La fame fisiologica nasce dallo stomaco, può essere soddisfatta con qualunque alimento e senza particolare urgenza, ed una volta che siamo sazi non la sentiamo più.
La fame emotiva invece è psicologica: nasce improvvisamente e richiede di essere soddisfatta immediatamente. Richiede cibi specifici, perché devono soddisfare la mente e il gusto, e la sensazione è quella di non saziarsi mai. Riconosciamo che non è fame reale, perché non sentiamo lo stomaco vuoto e spesso andiamo oltre il senso di sazietà, ma la voglia di mangiare ancora rimane.

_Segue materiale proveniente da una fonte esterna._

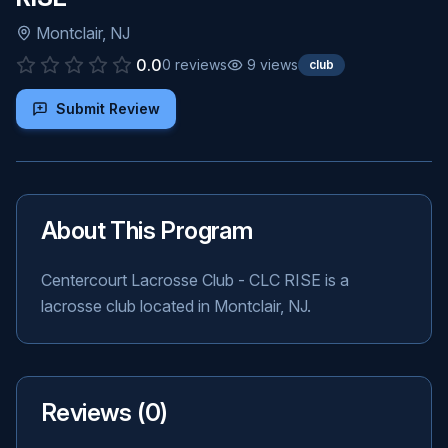
Montclair
,
NJ
0.0
0
reviews
9
views
club
Submit Review
About This Program
Centercourt Lacrosse Club - CLC RISE is a
lacrosse club located in Montclair, NJ.
Reviews (
0
)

Mentre mangiamo ci sembra che le emozioni negative si allontanino, ma subito dopo ritornano e sono accompagnate da un senso di colpa per il cibo appena consumato.
Come mi comporto?
La fame nervosa non è da combattere!
Quello che devi fare è ricercare le cause: se una di queste è perché hai un’alimentazione troppo povera o ti privi di alcuni alimenti, il primo passo è ascoltarti, alimentarti in modo completo e concederti ciò che vuoi ogni volta che ne senti il bisogno.
Non affamare il tuo corpo, o questo utilizzerà il cibo come valvola di sfogo delle tue emozioni.